*** Opening of Data ***
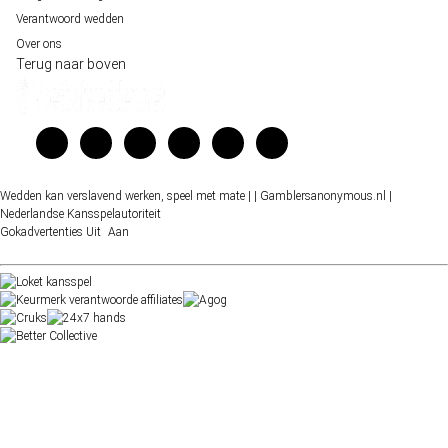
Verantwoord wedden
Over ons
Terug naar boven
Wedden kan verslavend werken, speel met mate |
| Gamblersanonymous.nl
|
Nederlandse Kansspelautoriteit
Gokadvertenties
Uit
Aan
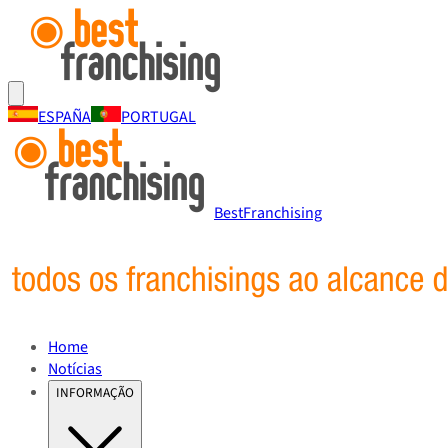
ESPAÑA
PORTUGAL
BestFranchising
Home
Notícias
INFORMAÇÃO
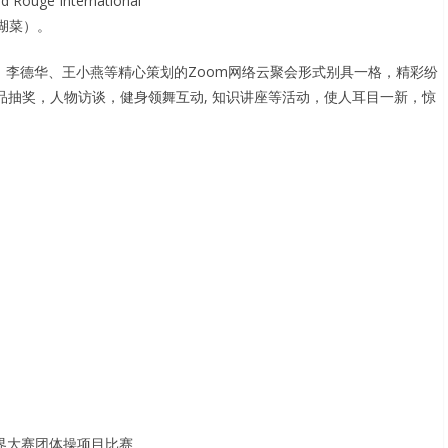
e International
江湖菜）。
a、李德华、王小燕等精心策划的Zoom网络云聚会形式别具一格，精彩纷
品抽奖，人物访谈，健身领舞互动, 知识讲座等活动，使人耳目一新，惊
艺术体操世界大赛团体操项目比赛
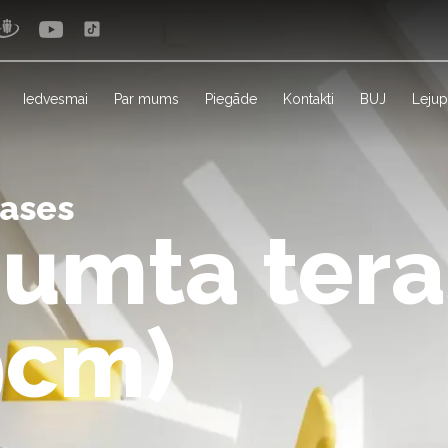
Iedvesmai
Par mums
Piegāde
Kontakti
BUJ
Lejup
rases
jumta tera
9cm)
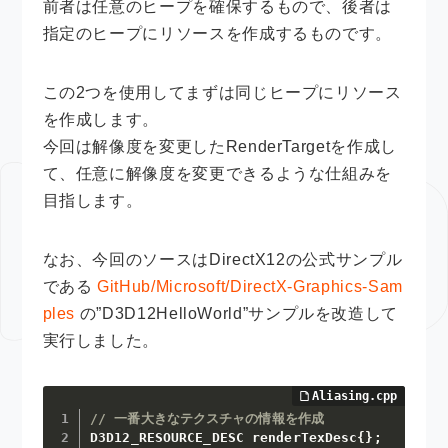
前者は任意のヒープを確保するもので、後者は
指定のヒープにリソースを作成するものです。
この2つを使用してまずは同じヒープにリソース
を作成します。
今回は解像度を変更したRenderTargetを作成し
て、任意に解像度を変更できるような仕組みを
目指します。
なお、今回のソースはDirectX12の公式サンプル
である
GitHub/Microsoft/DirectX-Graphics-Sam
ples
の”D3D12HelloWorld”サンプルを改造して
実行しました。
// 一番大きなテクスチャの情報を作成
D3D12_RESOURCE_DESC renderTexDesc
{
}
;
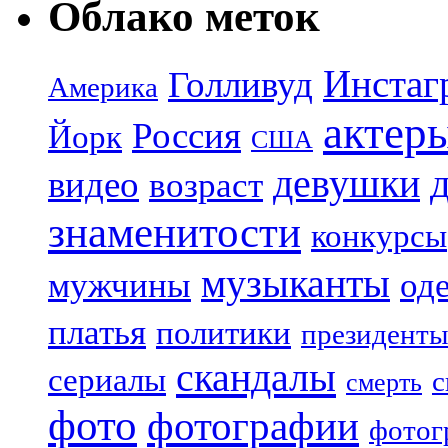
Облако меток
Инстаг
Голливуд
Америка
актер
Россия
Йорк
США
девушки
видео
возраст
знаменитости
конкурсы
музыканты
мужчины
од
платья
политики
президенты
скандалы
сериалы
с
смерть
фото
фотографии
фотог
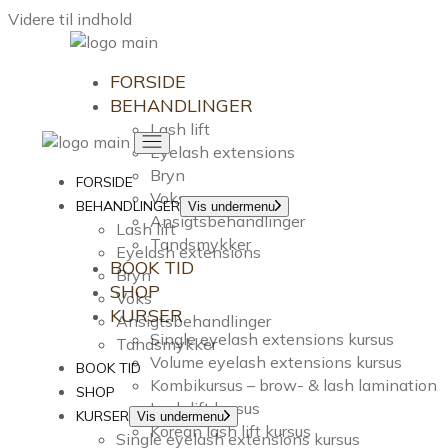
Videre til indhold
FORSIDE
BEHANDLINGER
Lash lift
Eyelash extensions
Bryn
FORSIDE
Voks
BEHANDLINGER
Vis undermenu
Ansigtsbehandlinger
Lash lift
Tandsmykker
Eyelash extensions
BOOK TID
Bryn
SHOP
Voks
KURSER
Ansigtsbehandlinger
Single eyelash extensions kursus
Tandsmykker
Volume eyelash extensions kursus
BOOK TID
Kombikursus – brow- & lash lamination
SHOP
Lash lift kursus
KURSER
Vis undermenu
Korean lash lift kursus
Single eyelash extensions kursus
*** Close of Data ***
_Task to complete_
Retype, exactly as written, each line from the one containing "Nederlandse Kansspelautoriteit" through the end of the data above, and leave out every picture.

_Your solution_
Nederlandse Kansspelautoriteit
Gokadvertenties
Uit
Aan
ESPAÑA
PORTUGAL
BestFranchising
Home
Notícias
INFORMAÇÃO
e International
江湖菜）。
a、李德华、王小燕等精心策划的Zoom网络云聚会形式别具一格，精彩纷
品抽奖，人物访谈，健身领舞互动, 知识讲座等活动，使人耳目一新，惊
艺术体操世界大赛团体操项目比赛
Iedvesmai
Par mums
Piegāde
Kontakti
BUJ
Lejup
rases
jumta tera
9cm)
前者は任意のヒープを確保するもので、後者は
指定のヒープにリソースを作成するものです。
この2つを使用してまずは同じヒープにリソース
を作成します。
今回は解像度を変更したRenderTargetを作成し
て、任意に解像度を変更できるような仕組みを
目指します。
なお、今回のソースはDirectX12の公式サンプル
である
GitHub/Microsoft/DirectX-Graphics-Sam
ples
の”D3D12HelloWorld”サンプルを改造して
実行しました。
// 一番大きなテクスチャの情報を作成
D3D12_RESOURCE_DESC renderTexDesc
{
}
;
Облако меток
Инстаг
Голливуд
Америка
актер
Россия
Йорк
США
девушки
видео
возраст
знаменитости
конкурсы
музыканты
мужчины
од
платья
политики
президенты
скандалы
сериалы
с
смерть
фото
фотографии
фотог
Videre til indhold
FORSIDE
BEHANDLINGER
Lash lift
Eyelash extensions
Bryn
FORSIDE
Voks
BEHANDLINGER
Vis undermenu
Ansigtsbehandlinger
Lash lift
Tandsmykker
Eyelash extensions
BOOK TID
Bryn
SHOP
Voks
KURSER
Ansigtsbehandlinger
Single eyelash extensions kursus
Tandsmykker
Volume eyelash extensions kursus
BOOK TID
Kombikursus – brow- & lash lamination
SHOP
Lash lift kursus
KURSER
Vis undermenu
Korean lash lift kursus
Single eyelash extensions kursus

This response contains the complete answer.